When IBer substitutes a sufficient call, how does that return the number of communications he has made to his partner to the number that he was entitled to have made?

 

It hasn't. what it has done is to legitimize that the offenders are entitled to more bids than non offenders.

 

At that point, the best that can be done is to attempt to even out the total number of turns between the two sides. The most straight forward approach is to impose upon the partner a meaningless [and legal] call at the earliest sensible opportunity [his next turn]. In other words, offender takes two turns allotted to his partnership rather than splitting that duty. That he might be passed out behaves [for the most part] as an overbalancing of the scales.
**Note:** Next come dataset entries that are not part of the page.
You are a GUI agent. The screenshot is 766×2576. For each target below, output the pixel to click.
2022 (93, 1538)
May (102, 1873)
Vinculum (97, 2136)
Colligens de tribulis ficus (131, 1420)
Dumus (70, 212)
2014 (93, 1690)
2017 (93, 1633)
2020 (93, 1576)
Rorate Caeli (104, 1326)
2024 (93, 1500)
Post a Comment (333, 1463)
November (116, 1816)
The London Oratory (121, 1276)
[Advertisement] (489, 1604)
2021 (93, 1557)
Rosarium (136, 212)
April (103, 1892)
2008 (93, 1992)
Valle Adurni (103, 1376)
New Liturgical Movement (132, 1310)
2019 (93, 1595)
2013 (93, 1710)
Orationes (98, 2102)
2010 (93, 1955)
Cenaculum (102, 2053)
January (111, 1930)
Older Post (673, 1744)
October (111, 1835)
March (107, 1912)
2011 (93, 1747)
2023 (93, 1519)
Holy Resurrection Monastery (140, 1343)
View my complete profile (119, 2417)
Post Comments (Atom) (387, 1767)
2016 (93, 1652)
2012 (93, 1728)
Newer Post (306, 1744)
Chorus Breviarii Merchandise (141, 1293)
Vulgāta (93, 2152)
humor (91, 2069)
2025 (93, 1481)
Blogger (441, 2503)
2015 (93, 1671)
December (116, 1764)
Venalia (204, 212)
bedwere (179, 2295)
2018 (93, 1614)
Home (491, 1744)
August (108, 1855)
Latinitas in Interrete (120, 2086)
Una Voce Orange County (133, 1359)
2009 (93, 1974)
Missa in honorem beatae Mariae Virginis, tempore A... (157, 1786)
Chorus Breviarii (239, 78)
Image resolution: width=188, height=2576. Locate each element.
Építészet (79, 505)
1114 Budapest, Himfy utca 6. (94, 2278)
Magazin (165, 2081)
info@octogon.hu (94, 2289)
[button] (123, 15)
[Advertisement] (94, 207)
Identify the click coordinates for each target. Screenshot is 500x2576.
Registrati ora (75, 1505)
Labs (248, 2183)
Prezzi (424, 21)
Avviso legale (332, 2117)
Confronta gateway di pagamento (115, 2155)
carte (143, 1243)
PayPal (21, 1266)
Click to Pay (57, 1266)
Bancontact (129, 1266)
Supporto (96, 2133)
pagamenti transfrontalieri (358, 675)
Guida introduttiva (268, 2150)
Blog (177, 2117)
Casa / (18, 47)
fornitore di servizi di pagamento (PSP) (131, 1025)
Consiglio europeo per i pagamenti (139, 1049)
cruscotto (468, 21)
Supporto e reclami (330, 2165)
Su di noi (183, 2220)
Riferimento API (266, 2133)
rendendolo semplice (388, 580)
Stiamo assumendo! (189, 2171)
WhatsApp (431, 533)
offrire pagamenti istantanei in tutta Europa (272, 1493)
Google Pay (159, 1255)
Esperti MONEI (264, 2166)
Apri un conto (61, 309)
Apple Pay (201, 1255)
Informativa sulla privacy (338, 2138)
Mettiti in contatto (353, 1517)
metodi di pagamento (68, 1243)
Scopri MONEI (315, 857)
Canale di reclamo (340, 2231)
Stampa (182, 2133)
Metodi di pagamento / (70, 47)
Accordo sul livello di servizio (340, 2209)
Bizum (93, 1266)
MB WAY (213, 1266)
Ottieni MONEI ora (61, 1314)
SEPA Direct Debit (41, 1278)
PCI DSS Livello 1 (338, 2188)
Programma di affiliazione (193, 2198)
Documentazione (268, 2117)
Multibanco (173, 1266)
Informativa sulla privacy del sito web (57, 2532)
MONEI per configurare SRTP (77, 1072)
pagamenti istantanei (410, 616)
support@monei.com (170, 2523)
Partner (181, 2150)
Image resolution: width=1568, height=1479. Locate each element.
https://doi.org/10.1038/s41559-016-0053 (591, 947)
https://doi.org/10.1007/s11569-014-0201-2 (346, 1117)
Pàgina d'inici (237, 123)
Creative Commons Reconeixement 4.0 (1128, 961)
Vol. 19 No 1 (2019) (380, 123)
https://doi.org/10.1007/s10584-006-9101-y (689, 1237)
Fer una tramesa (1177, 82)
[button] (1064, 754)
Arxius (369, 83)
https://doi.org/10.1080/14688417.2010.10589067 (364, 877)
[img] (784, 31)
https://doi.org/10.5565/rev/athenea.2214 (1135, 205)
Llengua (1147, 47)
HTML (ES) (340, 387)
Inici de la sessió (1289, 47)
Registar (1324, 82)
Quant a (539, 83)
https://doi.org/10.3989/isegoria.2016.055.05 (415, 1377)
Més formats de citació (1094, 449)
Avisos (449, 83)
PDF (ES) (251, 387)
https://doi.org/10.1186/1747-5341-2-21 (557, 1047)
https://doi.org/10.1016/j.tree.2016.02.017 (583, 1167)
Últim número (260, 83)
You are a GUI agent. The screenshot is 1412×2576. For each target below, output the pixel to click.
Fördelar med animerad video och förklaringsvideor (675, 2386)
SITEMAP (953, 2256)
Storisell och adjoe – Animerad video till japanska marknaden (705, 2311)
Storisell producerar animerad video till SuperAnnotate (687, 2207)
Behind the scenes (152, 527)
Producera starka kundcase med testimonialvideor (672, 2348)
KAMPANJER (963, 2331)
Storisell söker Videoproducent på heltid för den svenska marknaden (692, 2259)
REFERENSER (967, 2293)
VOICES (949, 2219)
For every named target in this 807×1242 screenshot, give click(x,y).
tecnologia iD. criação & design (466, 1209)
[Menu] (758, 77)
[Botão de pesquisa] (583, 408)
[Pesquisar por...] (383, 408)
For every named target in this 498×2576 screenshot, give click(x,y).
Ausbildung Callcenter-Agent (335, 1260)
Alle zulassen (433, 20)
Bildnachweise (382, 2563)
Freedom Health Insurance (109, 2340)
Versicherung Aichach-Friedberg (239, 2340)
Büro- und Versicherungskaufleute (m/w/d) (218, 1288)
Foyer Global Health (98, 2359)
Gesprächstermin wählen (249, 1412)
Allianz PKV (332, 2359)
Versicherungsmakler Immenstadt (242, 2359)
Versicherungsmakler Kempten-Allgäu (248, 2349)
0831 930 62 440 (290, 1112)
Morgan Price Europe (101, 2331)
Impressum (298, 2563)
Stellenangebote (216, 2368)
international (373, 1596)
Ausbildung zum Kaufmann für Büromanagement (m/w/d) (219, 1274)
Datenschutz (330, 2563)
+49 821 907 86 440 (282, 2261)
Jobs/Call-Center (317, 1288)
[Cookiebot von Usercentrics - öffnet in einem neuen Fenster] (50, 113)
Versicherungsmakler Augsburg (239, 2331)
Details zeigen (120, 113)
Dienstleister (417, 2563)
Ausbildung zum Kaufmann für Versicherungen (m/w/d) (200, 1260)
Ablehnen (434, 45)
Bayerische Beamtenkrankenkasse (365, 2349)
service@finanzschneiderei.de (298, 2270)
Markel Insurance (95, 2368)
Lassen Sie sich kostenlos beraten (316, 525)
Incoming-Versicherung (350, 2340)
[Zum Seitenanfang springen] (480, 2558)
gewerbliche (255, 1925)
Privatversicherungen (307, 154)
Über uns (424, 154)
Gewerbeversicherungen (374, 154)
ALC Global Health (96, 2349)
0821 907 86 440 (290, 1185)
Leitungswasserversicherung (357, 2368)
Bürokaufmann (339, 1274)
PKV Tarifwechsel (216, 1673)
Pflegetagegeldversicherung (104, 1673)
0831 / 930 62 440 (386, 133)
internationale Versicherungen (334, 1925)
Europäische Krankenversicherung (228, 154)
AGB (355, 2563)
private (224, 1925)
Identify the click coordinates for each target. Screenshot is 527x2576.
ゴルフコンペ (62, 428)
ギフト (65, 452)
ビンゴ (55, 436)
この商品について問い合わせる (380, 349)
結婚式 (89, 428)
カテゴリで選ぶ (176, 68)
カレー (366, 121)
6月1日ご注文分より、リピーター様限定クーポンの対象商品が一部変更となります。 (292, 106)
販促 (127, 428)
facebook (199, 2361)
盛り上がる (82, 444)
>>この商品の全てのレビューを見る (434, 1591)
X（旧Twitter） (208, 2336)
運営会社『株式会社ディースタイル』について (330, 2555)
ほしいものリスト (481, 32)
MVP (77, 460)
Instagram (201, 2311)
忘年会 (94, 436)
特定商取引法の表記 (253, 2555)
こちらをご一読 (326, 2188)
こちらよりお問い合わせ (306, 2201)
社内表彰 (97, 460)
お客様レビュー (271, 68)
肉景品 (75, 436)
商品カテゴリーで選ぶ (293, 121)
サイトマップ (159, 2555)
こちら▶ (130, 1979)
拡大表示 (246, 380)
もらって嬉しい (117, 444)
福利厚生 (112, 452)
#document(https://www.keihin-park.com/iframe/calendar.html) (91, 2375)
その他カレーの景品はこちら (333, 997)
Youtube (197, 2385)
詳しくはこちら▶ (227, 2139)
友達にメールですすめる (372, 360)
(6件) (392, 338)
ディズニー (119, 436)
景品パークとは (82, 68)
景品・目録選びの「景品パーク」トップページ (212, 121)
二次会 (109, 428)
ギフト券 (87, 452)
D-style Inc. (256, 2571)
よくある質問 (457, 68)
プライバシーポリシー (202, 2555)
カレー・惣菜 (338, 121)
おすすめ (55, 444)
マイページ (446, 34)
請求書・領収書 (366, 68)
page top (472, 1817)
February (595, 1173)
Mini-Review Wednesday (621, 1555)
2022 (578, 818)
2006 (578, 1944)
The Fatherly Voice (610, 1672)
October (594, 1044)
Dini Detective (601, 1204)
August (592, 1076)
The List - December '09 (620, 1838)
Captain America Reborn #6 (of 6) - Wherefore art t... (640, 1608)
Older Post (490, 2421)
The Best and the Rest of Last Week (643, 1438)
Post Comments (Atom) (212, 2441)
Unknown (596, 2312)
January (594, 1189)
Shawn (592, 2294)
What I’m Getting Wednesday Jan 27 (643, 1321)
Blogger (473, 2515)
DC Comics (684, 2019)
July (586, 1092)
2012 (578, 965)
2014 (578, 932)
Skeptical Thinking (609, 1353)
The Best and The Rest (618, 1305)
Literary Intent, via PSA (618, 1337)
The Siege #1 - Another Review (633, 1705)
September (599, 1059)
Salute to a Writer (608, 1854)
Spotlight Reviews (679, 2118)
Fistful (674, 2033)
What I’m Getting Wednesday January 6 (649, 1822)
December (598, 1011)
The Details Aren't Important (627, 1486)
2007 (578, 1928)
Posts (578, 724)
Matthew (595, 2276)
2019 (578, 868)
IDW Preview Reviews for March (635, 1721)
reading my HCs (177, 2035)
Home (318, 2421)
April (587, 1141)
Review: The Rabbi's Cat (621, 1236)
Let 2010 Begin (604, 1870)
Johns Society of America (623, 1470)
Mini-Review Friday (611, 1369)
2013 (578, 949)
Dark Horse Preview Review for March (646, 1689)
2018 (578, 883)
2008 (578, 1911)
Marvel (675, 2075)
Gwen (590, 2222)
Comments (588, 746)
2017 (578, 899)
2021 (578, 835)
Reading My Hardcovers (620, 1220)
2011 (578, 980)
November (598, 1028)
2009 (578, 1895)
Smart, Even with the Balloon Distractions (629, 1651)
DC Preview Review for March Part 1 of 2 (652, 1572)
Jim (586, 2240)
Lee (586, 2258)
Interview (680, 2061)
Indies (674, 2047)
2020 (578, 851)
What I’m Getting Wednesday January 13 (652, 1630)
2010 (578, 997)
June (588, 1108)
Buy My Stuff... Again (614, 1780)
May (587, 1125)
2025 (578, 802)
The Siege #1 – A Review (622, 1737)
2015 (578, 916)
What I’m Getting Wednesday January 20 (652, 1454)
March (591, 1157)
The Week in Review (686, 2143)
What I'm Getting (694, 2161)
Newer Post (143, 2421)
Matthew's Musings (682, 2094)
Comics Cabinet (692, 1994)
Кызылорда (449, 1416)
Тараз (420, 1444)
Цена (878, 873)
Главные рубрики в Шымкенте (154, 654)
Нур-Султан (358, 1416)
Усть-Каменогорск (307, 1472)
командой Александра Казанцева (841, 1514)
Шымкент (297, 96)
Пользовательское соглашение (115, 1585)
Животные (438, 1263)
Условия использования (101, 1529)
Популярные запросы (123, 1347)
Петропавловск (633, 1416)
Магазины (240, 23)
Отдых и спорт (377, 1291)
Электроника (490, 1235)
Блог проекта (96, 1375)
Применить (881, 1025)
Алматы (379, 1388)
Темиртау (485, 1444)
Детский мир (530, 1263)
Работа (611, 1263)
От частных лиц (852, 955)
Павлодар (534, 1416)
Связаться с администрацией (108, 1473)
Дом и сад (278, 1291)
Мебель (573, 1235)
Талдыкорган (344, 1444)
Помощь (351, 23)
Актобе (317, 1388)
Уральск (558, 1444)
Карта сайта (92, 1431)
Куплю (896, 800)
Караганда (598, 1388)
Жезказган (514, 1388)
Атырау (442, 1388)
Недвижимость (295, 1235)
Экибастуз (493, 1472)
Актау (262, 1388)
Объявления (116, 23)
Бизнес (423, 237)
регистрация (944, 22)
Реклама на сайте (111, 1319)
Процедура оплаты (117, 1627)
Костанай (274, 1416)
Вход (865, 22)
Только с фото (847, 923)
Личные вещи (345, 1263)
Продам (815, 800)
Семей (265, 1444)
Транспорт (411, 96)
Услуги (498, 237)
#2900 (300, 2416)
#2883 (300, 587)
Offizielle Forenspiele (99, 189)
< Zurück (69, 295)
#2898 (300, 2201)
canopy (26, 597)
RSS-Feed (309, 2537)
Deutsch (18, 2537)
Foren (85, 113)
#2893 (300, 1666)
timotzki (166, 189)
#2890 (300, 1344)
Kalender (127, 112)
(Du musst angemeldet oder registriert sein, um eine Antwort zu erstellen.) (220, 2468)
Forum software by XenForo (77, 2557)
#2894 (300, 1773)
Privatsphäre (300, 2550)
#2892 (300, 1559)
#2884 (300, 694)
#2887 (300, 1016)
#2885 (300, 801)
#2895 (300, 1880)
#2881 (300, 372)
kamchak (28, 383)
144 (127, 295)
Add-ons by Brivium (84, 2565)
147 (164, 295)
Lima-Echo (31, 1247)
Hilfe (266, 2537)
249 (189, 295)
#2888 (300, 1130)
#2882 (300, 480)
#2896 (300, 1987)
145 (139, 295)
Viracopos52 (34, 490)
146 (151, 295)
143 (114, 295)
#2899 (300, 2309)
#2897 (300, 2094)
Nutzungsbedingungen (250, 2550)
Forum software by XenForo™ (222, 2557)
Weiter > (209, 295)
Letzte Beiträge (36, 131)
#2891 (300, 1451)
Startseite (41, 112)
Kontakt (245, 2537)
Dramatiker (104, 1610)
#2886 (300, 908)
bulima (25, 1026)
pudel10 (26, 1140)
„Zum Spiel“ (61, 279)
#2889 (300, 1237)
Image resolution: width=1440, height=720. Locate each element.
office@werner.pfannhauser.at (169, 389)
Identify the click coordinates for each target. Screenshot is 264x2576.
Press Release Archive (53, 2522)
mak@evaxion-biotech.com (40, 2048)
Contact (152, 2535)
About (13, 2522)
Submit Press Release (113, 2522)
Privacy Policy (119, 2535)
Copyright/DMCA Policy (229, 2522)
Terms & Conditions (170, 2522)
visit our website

But that imbalance is poetic.

 

Are there consequences to such an approach? yes.

 

The non offenders are provided the maximum unfettered bidding room, bidding room that otherwise they could be unfairly be deprived if the offenders augmented their bidding with UI.

 

Offender may have UI that enables him to profitably bid a higher contract with additional confidence, thereby taking non offenders out of an auction they would have otherwise profitted.

 

Even still, offender's canceled call is quite likely to have conveyed unauthorized information so material that if partner is permitted to call freely the scales cannot be balanced.

 

In the final analysis, the suggestion that allows partner to bid does nothing to balance what offender has gained- it merely shifts the responsibility by creating even bigger problems [ethical and moral] not merely for the players but for adjudicators.